WHAT IS NEEDED: For this exercise, output every line of the data as it stands.

--- EXERCISE INPUTS Enclosed Below ---

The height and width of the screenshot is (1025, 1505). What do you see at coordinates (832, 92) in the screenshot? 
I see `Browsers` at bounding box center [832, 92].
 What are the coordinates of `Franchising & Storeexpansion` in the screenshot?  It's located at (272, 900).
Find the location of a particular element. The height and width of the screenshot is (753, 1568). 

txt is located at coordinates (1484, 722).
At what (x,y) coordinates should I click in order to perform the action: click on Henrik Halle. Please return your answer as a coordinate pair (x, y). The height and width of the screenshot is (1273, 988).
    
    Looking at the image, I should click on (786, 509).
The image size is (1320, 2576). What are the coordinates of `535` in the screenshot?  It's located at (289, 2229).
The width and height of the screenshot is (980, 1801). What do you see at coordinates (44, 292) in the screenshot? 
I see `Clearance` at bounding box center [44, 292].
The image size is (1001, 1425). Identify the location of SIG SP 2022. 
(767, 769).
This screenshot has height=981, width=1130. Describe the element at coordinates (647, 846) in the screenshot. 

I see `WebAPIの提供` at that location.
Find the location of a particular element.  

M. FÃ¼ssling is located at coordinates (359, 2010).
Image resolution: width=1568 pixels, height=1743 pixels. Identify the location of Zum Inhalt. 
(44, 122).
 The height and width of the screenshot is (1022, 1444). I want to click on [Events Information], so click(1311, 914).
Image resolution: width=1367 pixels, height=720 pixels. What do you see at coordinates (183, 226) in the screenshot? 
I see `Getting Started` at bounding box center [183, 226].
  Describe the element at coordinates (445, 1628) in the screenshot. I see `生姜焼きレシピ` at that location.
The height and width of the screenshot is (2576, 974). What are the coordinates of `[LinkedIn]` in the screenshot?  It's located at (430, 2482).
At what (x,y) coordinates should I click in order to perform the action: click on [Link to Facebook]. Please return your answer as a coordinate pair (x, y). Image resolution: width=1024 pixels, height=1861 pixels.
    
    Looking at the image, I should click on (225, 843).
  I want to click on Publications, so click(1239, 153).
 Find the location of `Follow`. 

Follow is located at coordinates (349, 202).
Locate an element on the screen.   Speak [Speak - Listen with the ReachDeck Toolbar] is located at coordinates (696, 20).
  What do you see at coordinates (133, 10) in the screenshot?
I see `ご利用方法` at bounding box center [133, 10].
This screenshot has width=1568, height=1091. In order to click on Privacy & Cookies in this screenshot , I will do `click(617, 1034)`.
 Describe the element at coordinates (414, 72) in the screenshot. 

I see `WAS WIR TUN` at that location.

--- End of Enclosed EXERCISE INPUTS ---

FINAL ANSWER:
The height and width of the screenshot is (1025, 1505). What do you see at coordinates (832, 92) in the screenshot? 
I see `Browsers` at bounding box center [832, 92].
 What are the coordinates of `Franchising & Storeexpansion` in the screenshot?  It's located at (272, 900).
Find the location of a particular element. The height and width of the screenshot is (753, 1568). 

txt is located at coordinates (1484, 722).
At what (x,y) coordinates should I click in order to perform the action: click on Henrik Halle. Please return your answer as a coordinate pair (x, y). The height and width of the screenshot is (1273, 988).
    
    Looking at the image, I should click on (786, 509).
The image size is (1320, 2576). What are the coordinates of `535` in the screenshot?  It's located at (289, 2229).
The width and height of the screenshot is (980, 1801). What do you see at coordinates (44, 292) in the screenshot? 
I see `Clearance` at bounding box center [44, 292].
The image size is (1001, 1425). Identify the location of SIG SP 2022. 
(767, 769).
This screenshot has height=981, width=1130. Describe the element at coordinates (647, 846) in the screenshot. 

I see `WebAPIの提供` at that location.
Find the location of a particular element.  

M. FÃ¼ssling is located at coordinates (359, 2010).
Image resolution: width=1568 pixels, height=1743 pixels. Identify the location of Zum Inhalt. 
(44, 122).
 The height and width of the screenshot is (1022, 1444). I want to click on [Events Information], so click(1311, 914).
Image resolution: width=1367 pixels, height=720 pixels. What do you see at coordinates (183, 226) in the screenshot? 
I see `Getting Started` at bounding box center [183, 226].
  Describe the element at coordinates (445, 1628) in the screenshot. I see `生姜焼きレシピ` at that location.
The height and width of the screenshot is (2576, 974). What are the coordinates of `[LinkedIn]` in the screenshot?  It's located at (430, 2482).
At what (x,y) coordinates should I click in order to perform the action: click on [Link to Facebook]. Please return your answer as a coordinate pair (x, y). Image resolution: width=1024 pixels, height=1861 pixels.
    
    Looking at the image, I should click on (225, 843).
  I want to click on Publications, so click(1239, 153).
 Find the location of `Follow`. 

Follow is located at coordinates (349, 202).
Locate an element on the screen.   Speak [Speak - Listen with the ReachDeck Toolbar] is located at coordinates (696, 20).
  What do you see at coordinates (133, 10) in the screenshot?
I see `ご利用方法` at bounding box center [133, 10].
This screenshot has width=1568, height=1091. In order to click on Privacy & Cookies in this screenshot , I will do `click(617, 1034)`.
 Describe the element at coordinates (414, 72) in the screenshot. 

I see `WAS WIR TUN` at that location.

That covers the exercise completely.